For years, the U.S. housing market has been running hot, defined by bidding wars, skyrocketing prices, and scarce inventory. Brock and Lori Harris, a husband-and-wife real estate agent duo in Los Angeles, have had front-row seats to that frenzy. But recently, they’ve noticed a shift.
Homes that once attracted multiple offers after crowded open houses are no longer moving so quickly. “In years past, we would have packed open houses and then get 15 offers,” Lori Harris explained. “Now, we sometimes still have packed opens but only get one offer.”

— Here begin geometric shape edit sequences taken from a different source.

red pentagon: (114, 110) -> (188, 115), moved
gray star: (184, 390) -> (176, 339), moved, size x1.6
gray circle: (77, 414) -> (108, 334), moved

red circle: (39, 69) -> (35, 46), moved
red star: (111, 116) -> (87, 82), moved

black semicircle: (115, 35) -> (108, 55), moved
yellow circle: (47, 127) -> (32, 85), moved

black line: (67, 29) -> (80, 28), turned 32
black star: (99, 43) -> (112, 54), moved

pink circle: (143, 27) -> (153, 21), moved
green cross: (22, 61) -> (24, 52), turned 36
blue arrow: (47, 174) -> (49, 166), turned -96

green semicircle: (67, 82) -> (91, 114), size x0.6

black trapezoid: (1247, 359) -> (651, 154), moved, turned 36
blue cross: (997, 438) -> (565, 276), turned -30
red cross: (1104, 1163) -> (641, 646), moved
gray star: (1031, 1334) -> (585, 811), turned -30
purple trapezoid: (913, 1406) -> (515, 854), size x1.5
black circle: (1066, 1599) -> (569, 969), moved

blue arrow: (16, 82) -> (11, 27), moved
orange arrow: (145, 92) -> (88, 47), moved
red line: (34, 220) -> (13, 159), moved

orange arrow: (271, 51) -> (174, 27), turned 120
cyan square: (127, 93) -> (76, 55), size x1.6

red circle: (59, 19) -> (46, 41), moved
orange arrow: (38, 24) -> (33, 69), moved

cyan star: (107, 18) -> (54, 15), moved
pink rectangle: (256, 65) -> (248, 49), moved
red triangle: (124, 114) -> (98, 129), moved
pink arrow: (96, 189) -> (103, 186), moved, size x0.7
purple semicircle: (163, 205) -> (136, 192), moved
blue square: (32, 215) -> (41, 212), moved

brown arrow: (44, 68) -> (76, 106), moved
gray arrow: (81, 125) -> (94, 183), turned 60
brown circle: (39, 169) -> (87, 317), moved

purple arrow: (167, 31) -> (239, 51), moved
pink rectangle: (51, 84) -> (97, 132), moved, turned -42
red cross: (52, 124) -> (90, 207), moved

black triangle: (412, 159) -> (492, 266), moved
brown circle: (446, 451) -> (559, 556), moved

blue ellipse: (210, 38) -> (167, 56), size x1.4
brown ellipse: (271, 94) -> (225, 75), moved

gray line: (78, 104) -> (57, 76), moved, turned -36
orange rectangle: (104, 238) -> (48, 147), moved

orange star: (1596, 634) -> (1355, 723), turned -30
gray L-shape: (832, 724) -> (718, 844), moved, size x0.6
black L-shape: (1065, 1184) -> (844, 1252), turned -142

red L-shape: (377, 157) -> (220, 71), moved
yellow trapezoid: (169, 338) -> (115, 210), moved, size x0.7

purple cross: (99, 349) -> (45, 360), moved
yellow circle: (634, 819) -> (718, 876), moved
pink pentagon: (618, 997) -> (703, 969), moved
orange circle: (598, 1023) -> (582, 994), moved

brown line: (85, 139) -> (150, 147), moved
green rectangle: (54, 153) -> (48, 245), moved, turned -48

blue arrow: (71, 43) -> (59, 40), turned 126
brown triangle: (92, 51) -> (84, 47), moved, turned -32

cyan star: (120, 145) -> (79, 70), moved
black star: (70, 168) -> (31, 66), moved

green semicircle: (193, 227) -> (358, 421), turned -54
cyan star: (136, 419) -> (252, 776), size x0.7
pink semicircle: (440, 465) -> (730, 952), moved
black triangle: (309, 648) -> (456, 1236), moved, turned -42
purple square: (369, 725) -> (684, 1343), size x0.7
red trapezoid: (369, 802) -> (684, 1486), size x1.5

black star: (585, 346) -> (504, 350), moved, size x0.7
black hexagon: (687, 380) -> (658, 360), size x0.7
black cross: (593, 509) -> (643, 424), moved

Los Angeles isn’t alone. Across the country, the fever that gripped housing in the wake of the pandemic appears to be breaking. Buyers, weary of high mortgage rates, steep insurance premiums, and stubbornly expensive listings, are stepping back. Even those still in the hunt are taking more time and hunting for bargains, giving them more leverage and weakening sellers’ once-iron grip on the market. “It feels like buyers are the most cautious they’ve been since the beginning of Covid,” said Brock Harris.
Early signs of a slowdown
The cooling is showing up in the numbers. According to Zillow, more than one in four home sellers reduced their asking price in June — the highest share for that month since at least 2018. Builders, too, are struggling to attract buyers, with the National Association of Home Builders reporting that 66% of firms have resorted to sales incentives, the highest level in the post-Covid era.
But, as is always true in real estate, geography matters. ICE (Intercontinental Exchange) found that more than 30% of major markets have seen prices dip at least 1% from recent highs. Florida stands out as the clearest example of the reversal: after surging during the pandemic, its market has cooled dramatically, with 85% of counties showing annual price declines. “Overall, I would call this a buyer’s market,” said Sharon Ross, a Delray Beach agent. “We’ve got heavy inventory.”
Florida isn’t alone. Texas has also seen steep price cuts, while parts of California, Arizona, Colorado, and Idaho have all recorded drops of more than 3%. Still, the slowdown isn’t uniform. Some areas in the Northeast and Midwest are continuing to see prices rise, albeit more slowly than in past years.
For many sellers, the reality check has been difficult. Ross said some of her clients are shocked by the lack of interest their properties receive. “I’ve had three single-family houses that all canceled their listings because they could not get the price they wanted,” she said. “The challenge is managing their expectations.”
What’s driving the cooling?
Economists say affordability is only part of the picture. While elevated home prices and mortgage rates remain key headwinds, economic uncertainty is also playing a role. “It’s not just a story about mortgage rates and affordability,” said Daryl Fairweather, chief economist at Redfin. “There is hesitancy to make a big financial commitment when there is so much economic uncertainty going on.”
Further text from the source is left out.